▶ **Work instructions**:
Pick the lines holding the string "Facebook" out of the records and copy them.

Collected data
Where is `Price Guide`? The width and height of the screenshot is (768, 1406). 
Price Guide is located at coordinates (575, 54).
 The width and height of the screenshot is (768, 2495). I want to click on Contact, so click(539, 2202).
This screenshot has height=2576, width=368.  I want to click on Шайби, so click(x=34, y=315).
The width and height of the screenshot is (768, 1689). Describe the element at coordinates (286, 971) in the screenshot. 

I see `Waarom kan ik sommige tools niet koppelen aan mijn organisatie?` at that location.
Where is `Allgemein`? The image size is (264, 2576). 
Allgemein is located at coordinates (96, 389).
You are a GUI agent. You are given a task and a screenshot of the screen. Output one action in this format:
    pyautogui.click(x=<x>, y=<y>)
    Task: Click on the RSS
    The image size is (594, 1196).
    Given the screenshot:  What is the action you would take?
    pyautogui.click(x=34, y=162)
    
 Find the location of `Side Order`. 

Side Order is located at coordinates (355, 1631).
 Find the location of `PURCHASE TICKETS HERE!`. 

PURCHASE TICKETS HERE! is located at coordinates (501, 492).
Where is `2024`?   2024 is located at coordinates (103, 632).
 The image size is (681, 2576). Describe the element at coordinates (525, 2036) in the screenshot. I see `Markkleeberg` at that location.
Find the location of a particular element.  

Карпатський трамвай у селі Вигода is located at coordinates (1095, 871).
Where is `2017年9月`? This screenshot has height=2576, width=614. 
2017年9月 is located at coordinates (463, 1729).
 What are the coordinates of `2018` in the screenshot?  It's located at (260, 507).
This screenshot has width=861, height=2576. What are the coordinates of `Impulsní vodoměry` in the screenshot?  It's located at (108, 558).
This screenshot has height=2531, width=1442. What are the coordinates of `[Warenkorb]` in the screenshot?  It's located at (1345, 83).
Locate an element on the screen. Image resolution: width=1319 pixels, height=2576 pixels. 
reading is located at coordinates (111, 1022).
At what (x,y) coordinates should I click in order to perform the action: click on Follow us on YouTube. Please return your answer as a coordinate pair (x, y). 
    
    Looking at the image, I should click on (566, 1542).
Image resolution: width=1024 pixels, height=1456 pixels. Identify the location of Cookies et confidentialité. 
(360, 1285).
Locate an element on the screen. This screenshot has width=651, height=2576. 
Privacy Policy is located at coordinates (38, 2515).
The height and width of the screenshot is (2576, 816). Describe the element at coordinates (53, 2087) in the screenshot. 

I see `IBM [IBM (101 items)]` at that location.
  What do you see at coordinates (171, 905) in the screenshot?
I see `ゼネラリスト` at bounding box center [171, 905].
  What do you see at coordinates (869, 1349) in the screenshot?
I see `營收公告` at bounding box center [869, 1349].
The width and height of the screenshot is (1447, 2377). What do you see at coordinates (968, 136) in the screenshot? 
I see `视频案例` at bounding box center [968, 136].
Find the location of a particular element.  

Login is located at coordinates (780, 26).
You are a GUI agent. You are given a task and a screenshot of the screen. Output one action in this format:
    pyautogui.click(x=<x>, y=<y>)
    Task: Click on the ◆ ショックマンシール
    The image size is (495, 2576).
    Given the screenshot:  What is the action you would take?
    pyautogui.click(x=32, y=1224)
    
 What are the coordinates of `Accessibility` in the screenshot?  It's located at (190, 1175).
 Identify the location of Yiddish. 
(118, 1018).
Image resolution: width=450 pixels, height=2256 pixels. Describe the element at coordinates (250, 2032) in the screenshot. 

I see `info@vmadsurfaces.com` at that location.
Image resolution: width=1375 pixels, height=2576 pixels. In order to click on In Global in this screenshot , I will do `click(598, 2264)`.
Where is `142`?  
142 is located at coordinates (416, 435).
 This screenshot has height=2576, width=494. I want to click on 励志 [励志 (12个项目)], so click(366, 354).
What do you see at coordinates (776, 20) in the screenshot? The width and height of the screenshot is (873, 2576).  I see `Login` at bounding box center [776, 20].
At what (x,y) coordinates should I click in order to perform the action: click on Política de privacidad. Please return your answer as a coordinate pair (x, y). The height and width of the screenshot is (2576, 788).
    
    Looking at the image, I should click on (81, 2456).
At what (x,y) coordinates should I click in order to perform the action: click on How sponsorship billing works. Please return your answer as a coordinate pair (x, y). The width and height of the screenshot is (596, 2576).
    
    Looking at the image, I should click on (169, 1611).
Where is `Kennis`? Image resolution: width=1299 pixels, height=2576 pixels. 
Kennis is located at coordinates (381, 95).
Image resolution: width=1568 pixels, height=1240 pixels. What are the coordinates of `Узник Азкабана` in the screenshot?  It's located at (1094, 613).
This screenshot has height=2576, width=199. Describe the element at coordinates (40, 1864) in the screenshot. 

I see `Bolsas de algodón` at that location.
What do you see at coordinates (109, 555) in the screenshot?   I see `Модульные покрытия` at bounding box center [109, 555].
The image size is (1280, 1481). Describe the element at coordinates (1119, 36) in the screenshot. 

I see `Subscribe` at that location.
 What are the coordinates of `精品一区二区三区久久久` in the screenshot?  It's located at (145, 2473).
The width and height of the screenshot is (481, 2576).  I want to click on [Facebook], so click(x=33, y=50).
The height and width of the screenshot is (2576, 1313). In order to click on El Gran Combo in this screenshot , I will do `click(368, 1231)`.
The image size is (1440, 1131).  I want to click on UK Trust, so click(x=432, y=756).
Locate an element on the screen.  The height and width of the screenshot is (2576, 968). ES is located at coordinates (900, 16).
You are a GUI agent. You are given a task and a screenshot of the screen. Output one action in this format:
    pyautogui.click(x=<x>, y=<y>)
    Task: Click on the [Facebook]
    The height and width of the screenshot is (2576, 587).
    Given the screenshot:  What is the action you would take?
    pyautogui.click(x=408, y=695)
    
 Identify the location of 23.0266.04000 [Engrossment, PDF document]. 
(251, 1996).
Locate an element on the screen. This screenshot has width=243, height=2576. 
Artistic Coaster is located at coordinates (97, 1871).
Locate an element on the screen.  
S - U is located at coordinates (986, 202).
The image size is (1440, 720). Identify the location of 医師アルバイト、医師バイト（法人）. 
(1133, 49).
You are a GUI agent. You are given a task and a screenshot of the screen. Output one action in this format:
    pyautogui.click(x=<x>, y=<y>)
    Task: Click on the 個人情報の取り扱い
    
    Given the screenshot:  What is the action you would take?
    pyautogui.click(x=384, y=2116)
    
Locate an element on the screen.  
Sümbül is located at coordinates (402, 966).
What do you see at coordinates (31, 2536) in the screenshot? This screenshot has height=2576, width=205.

▶ **Written solution**:
The width and height of the screenshot is (481, 2576).  I want to click on [Facebook], so click(x=33, y=50).
    Task: Click on the [Facebook]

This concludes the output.